ACTIVITY:
Every record below must be returned word for word, with the pictures left out.

ENTRIES SHOWN:
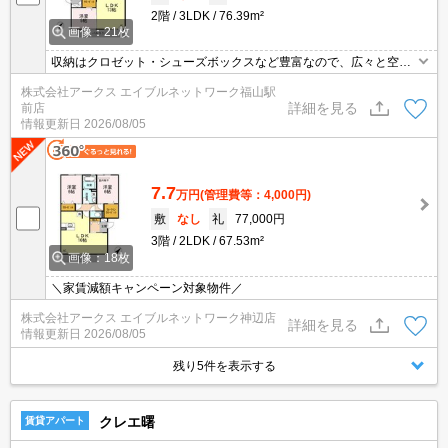
2階
3LDK
76.39m²
画像：21枚
収納はクロゼット・シューズボックスなど豊富なので、広々と空間
を利用することも可能です。化粧品や洗面道具といった小物もスッ
株式会社アークス エイブルネットワーク福山駅
キリまとめて収納できる独立洗面台を採用しています。セキュリテ
詳細を見る
前店
ィ面は、オートロック・TVインターホンなど充実しているので、防
情報更新日
2026/08/05
犯対策もばっちりです。バルコニー付きのアパートで、用途に合わ
せて使用できます。
7.7
万円
(管理費等：4,000円)
敷
なし
礼
77,000円
3階
2LDK
67.53m²
画像：18枚
＼家賃減額キャンペーン対象物件／
株式会社アークス エイブルネットワーク神辺店
詳細を見る
情報更新日
2026/08/05
残り5件を表示する
クレエ曙
賃貸アパート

OUTPUT:
2階
3LDK
76.39m²
画像：21枚
収納はクロゼット・シューズボックスなど豊富なので、広々と空間
を利用することも可能です。化粧品や洗面道具といった小物もスッ
株式会社アークス エイブルネットワーク福山駅
キリまとめて収納できる独立洗面台を採用しています。セキュリテ
詳細を見る
前店
ィ面は、オートロック・TVインターホンなど充実しているので、防
情報更新日
2026/08/05
犯対策もばっちりです。バルコニー付きのアパートで、用途に合わ
せて使用できます。
7.7
万円
(管理費等：4,000円)
敷
なし
礼
77,000円
3階
2LDK
67.53m²
画像：18枚
＼家賃減額キャンペーン対象物件／
株式会社アークス エイブルネットワーク神辺店
詳細を見る
情報更新日
2026/08/05
残り5件を表示する
クレエ曙
賃貸アパート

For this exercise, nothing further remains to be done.